Whether you’re just starting a farm operation or have been farming and are looking at adding acreage or livestock, one of the most important considerations is your investment in equipment.
Your local farm equipment dealership may be one of the best places to approach this important decision.
I recently had the privilege of talking about this with Mike Milstead and Casey Gibbs of AGCO.
Milstead is the senior marketing manager for used equipment in North America for AGCO. He spent the past 11 years as an owner and general sales manager at Ag Power Enterprises in south central Minnesota.
Casey Gibbs is the marketing manager for used equipment in North America, and he’s been a senior marketing product specialist, focusing on hay tools and high-horsepower tractors. Gibbs also has retail experience, having worked for Butler Machinery out of Fargo, North Dakota, as their ag used equipment manager.
Milstead and Gibbs offered some insight into how today’s farm equipment dealerships factor in, helping their customers select and optimize their farm equipment.
“Right-sizing the equipment to the operation is one of the most important parts of this,” notes Milstead. “And that’s where the dealership value comes into play.”
According to Milstead and Gibbs, equipment dealers have become more than just retailers offering products, service and parts support.
“Both new and long-time farmers are looking to their dealers for guidance as to what is right for their operations,” says Gibbs. “Traditionally, it was always to go ‘bigger,’ which may not be the case anymore, since producers are now looking more at efficiency, instead of just having the biggest tractor in the county.”
“It’s less transactional and more consultative,” adds Milstead. “Dealers are looking at what could be the most efficient approach for their customer now and in the future. More and more dealers are now working with producers on the agronomic benefits of the equipment and can play a role in how this equipment can help the overall productivity of the farm.

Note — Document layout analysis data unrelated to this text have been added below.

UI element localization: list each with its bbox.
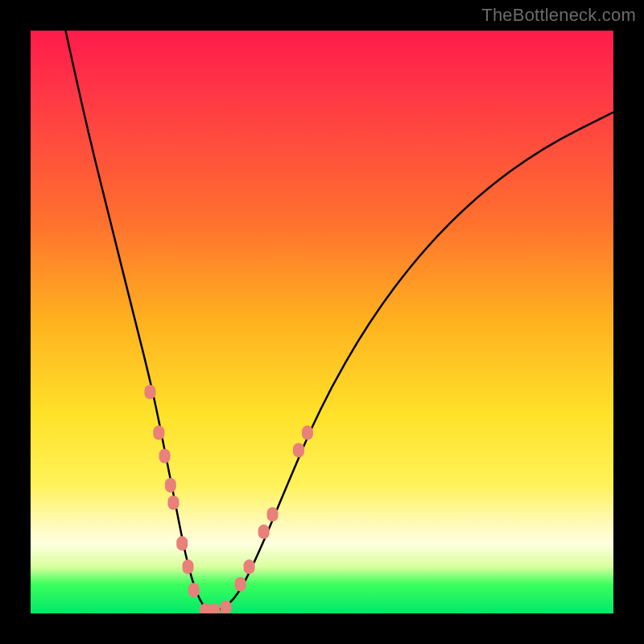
data-marker xyxy=(244,559,255,574)
plot-area xyxy=(31,31,613,613)
data-marker xyxy=(183,559,194,574)
curve-line xyxy=(65,31,613,610)
data-marker xyxy=(267,507,279,522)
data-marker xyxy=(188,583,200,597)
watermark-text: TheBottleneck.com xyxy=(481,5,636,26)
data-marker xyxy=(176,536,188,551)
data-marker xyxy=(302,426,313,440)
bottleneck-curve xyxy=(65,31,613,610)
data-marker xyxy=(293,443,304,457)
data-marker xyxy=(165,478,176,493)
data-marker xyxy=(221,601,232,613)
chart-frame: TheBottleneck.com xyxy=(0,0,644,644)
data-marker xyxy=(153,426,164,440)
chart-svg xyxy=(31,31,613,613)
data-marker xyxy=(208,603,220,613)
data-marker xyxy=(258,525,270,539)
data-marker xyxy=(144,385,155,399)
data-marker xyxy=(235,577,246,592)
data-markers xyxy=(144,385,313,613)
data-marker xyxy=(167,495,179,510)
data-marker xyxy=(159,449,171,464)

“In the past, most sales professionals were trained on the features and benefits of the equipment itself, such as a comfortable cab and controls, the engine horsepower and so forth. Now with all the data that’s coming in from the equipment, producers need help translating that data to actionable items. Working hand-in-hand with agronomic advisors, dealerships now have become a key part of the producer’s farm business.”
Of course, certain buyers lean towards pre-owned equipment, based on need, budget, operational requirements and, perhaps, familiarity.
“Generally, buyers of new equipment are looking for the latest technology,” says Milstead. “That comes with some issues, though. For example, trying to learn new technology can be difficult with such a short prep and planting window we’ve had in the Midwest this year.”
Looking for used equipment has become easier over the years, thanks to a variety of internet resources, as well as traditional classified ads, auctions and, of course, dealership locations. According to Milstead and Gibbs, the used market is strong right now.
There’s plenty of good equipment out there. And you can reach out farther to find exactly what you want, they said.
AGCOused.com is one resource for many brands and types of equipment on dealers’ lots.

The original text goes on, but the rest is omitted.